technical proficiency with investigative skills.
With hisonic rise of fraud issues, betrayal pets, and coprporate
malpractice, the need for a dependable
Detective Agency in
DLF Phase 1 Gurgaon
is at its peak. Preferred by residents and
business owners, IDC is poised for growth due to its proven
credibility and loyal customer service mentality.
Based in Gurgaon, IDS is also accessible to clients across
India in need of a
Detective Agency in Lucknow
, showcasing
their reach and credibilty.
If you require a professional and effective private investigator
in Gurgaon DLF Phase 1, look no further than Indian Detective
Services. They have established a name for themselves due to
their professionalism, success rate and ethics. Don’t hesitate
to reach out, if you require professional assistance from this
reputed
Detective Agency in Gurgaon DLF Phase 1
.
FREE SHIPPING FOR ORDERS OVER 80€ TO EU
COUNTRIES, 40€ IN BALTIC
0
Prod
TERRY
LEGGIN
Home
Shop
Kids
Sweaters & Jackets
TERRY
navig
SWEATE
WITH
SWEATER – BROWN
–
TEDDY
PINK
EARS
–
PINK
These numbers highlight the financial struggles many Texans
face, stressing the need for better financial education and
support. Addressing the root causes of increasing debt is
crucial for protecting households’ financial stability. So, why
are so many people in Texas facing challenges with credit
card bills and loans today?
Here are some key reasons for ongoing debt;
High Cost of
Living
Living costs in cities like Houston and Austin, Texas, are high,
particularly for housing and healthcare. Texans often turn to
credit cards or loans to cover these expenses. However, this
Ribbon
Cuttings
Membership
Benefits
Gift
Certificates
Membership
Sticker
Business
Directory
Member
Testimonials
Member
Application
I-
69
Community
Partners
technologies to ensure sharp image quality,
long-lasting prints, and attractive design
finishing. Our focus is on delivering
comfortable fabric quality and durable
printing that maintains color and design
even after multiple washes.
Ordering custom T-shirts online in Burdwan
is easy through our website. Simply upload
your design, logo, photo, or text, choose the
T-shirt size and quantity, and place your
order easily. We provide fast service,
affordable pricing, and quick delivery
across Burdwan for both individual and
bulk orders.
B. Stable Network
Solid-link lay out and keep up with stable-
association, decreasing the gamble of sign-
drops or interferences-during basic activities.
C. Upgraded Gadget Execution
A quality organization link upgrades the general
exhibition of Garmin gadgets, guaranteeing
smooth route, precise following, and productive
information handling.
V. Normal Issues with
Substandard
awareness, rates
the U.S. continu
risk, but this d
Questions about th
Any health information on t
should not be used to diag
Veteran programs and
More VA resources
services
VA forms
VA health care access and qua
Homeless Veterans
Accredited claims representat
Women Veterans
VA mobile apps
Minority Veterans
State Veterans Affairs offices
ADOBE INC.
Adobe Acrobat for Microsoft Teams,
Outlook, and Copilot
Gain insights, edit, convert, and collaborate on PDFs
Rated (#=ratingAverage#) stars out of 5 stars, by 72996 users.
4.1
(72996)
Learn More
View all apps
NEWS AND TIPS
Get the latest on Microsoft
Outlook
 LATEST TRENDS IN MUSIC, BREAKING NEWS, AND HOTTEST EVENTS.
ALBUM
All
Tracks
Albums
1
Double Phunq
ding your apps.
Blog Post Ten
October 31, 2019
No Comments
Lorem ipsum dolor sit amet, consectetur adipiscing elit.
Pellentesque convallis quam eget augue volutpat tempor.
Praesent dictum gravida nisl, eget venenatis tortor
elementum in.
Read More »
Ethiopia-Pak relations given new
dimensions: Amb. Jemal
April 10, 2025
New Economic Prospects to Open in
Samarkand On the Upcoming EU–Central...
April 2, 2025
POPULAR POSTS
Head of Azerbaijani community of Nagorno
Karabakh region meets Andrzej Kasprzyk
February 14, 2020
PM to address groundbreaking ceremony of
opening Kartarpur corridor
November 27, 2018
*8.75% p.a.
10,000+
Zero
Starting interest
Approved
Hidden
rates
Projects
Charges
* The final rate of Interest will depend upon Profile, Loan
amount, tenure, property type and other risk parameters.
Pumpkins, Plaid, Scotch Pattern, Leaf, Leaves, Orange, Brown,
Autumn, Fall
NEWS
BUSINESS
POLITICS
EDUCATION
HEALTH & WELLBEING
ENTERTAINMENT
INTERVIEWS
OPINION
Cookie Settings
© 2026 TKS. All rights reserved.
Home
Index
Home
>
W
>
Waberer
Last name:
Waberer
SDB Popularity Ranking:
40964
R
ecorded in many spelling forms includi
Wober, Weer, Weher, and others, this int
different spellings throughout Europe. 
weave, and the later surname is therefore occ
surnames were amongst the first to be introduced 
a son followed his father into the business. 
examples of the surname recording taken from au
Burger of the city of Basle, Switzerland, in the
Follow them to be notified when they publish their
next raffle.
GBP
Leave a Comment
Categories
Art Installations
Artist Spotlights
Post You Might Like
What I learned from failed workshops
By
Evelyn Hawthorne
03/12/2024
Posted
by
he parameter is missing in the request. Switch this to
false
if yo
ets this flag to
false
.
_ _ _ _
* **TASK OBJECTIVE**: Reproduce, exactly as they stand in the data above, the lines from the one that holds "Double Phunq" to the one that holds "New Economic Prospects to Open in", inclusive.

* **SOLVED EXERCISE**:
Double Phunq
ding your apps.
Blog Post Ten
October 31, 2019
No Comments
Lorem ipsum dolor sit amet, consectetur adipiscing elit.
Pellentesque convallis quam eget augue volutpat tempor.
Praesent dictum gravida nisl, eget venenatis tortor
elementum in.
Read More »
Ethiopia-Pak relations given new
dimensions: Amb. Jemal
April 10, 2025
New Economic Prospects to Open in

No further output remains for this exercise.